Tengo dificultades para comprender cómo un país que deba casi el cincuenta por ciento de su PIB, siga endeudándose a igual ritmo para sostener, entre obras improductivas, una nómina de “servidores” que no trabajan, o con salarios y pensiones que gente en países ricos nunca aspiraría para posiciones aún más calificadas. Lo peor: con un sistema de salud y de educación ruinosos.
He perdido juicio para discernir la relación entre el crecimiento económico con una pobreza ancestral que ha ampliado peligrosamente su espectro social.
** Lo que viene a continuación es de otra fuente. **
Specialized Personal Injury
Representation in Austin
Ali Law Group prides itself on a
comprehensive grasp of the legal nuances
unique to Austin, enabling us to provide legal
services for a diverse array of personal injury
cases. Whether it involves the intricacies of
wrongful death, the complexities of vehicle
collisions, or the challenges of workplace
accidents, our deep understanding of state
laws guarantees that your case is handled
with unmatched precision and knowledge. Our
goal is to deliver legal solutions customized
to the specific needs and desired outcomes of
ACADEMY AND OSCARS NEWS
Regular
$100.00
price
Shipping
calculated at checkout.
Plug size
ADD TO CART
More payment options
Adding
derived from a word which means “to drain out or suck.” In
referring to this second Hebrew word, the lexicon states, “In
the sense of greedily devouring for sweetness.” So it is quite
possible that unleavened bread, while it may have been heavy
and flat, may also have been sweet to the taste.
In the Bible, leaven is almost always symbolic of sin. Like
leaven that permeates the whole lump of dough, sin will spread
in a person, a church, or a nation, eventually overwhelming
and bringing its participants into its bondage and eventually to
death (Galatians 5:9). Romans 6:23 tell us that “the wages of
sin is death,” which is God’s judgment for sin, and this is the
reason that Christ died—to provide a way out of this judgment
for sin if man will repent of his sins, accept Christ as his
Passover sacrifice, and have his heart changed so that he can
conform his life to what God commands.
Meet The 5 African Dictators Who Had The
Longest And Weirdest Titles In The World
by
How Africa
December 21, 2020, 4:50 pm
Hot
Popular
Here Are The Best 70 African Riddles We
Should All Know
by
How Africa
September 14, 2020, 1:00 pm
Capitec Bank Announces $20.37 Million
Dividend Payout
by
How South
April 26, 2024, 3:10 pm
Igual para entender cómo el país con mayor tasa de la región latinoamericana en crecimiento en los últimos cincuenta años se sitúe entre los más desiguales del mundo.
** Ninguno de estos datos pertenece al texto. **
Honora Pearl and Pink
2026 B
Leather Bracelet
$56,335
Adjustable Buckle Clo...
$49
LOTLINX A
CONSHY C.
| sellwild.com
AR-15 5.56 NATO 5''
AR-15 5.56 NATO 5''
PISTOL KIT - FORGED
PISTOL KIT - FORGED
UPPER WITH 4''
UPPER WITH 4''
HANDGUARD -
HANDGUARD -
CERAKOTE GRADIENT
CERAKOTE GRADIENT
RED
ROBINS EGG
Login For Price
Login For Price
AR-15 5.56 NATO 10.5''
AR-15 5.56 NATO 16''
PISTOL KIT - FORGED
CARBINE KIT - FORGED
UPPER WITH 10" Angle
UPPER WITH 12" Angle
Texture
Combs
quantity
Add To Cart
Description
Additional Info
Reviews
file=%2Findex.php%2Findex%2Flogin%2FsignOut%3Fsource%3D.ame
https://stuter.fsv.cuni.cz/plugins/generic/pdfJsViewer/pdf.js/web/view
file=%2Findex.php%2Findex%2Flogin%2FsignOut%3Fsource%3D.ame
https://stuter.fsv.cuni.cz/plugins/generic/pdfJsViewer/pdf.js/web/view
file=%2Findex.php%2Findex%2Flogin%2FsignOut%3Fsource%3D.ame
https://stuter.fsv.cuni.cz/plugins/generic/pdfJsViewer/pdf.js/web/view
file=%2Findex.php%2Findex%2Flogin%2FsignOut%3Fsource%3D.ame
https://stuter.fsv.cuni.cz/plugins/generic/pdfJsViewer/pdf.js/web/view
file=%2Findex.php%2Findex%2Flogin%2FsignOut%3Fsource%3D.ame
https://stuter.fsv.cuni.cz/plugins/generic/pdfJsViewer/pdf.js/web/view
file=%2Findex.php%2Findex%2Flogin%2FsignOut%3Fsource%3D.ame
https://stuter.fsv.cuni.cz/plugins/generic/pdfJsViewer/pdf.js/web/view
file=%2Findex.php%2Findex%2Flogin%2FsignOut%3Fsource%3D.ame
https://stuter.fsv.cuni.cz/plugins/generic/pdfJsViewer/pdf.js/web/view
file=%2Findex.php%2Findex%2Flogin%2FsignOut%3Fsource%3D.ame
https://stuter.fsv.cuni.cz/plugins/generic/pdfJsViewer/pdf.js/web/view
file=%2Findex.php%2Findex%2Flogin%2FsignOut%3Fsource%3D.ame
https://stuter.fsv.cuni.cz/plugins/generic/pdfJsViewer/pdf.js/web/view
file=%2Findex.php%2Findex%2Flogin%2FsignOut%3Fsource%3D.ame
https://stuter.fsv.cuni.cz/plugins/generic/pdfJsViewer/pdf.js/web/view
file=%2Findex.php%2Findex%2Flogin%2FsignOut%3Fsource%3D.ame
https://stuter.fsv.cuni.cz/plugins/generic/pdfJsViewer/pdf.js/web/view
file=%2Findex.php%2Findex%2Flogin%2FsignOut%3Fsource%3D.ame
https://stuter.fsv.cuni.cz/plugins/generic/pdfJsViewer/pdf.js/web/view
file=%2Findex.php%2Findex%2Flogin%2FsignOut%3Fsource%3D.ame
Mi dispersión mental me impide conectar realidades tan contrapuestas como las que separan los siete mil pesos que gana un policía con los ingresos de un legislador, colocados entre los primeros cuatro del continente.
La perturbación sicótica me dificulta entender cómo convivir en ausencia de un régimen de consecuencias para el funcionario que abusa de los recursos públicos o que viola impunemente la ley al no declarar sus bienes o que, al hacerlo, miente insolentemente ante la destemplada conformidad social; o cómo se respeta su honorable retiro de vida con un salario que apenas cubría la dignidad del cargo, mientras aquel que le pide cuentas es tachado con los estigmas políticos más ignominiosos. Tampoco entiendo cómo un Estado que no puede garantizar condiciones básicas de bienestar social para sus nacionales, mantenga una política de frontera irresponsable basada en el tráfico mafioso de todo lo que es mercadeable, incluída la vida, antes que contener una inmigración ilegal insostenible que compromete nuestro futuro.
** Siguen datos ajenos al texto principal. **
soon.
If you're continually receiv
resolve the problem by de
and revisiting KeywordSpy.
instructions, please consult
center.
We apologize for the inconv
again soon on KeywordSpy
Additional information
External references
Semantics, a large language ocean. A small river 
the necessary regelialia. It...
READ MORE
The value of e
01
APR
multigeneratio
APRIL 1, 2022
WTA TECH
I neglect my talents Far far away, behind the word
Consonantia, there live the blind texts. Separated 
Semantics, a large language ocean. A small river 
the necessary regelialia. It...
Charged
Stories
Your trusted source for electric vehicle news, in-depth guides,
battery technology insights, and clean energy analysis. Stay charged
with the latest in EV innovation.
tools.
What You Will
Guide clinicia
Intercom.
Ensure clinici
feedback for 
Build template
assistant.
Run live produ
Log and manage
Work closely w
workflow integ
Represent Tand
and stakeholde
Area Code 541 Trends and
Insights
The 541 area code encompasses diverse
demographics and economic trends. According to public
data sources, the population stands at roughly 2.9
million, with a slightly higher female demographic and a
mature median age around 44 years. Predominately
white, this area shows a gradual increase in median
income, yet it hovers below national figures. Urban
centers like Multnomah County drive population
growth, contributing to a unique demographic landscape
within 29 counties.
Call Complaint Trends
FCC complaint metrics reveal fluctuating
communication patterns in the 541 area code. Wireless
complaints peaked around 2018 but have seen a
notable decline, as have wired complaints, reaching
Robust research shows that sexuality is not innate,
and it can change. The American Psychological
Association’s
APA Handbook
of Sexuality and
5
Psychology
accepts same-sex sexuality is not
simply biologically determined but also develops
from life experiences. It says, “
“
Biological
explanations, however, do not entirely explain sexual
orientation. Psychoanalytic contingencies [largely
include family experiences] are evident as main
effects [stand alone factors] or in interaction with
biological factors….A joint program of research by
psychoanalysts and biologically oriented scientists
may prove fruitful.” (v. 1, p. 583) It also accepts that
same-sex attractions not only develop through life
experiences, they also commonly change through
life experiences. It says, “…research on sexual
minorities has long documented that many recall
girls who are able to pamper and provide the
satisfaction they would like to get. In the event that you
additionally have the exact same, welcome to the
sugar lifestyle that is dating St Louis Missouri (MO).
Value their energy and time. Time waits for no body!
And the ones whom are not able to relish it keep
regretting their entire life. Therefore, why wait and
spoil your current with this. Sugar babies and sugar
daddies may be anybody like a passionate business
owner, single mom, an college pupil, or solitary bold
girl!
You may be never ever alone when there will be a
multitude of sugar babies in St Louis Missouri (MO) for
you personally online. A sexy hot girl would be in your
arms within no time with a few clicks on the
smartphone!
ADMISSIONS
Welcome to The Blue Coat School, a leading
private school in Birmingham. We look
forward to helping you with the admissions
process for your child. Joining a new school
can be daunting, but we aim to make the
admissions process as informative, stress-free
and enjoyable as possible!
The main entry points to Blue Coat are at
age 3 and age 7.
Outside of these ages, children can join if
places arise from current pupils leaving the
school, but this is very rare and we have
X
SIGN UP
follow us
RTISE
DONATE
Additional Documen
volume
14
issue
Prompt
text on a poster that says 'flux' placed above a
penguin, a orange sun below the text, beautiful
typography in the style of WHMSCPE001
En mis delirios me acosan preguntas sicóticas: Cuando el FMI tenga que intervenir para cortar el endeudamiento demencial y aumentar la carga tributaria ¿qué pasará con las políticas clientelares del dispendio? En ausencia de esas raciones anestésicas: ¿cómo evitar que las presiones sociales despierten hambrientas? ¿Cómo sustentar un clima de impunidad en un ambiente de agitación social? ¿Hasta cuándo respirará vida este modelo? ¿Cómo superar el riesgo de su ruptura traumática con el vacío político que tenemos? ¿Cómo el capital empresarial sigue invirtiendo sobre ese polvorín sin dar señales de preocupación?
Mi demencia se resiste al espectáculo de este circo que vende nuestras ruinas como distracciones para atontar la resistencia colectiva; que convierte la información en aliada de la dominación mental de los descerebrados y conformistas. Así, en el perverso carrusel de sus maquinaciones, un evento tapa al otro, y hoy, por ejemplo, los Tucanos son leyenda; los procesos judiciales en contra de exfuncionarios, cuento. Pronto el ruido de los salarios diplomáticos y consulares será historia. Sobre esa mórbida candencia de olvidos marcha frívolamente nuestra cotidianidad, sin aturdimientos ni culpas. Lo único lúcido que ocupa mi mente es la convicción, por enseñanza histórica, de que las borracheras siempre preludian las decadencias de los grandes imperios, sentencia que recoge la Biblia con frases más lacerantes y que en mis alucinaciones místicas evoco con porfía: “…que cuando digan: Paz y seguridad, entonces vendrá sobre ellos destrucción repentina, como los dolores a la mujer encinta, y no escaparán” I Tesalonicenses 5:3.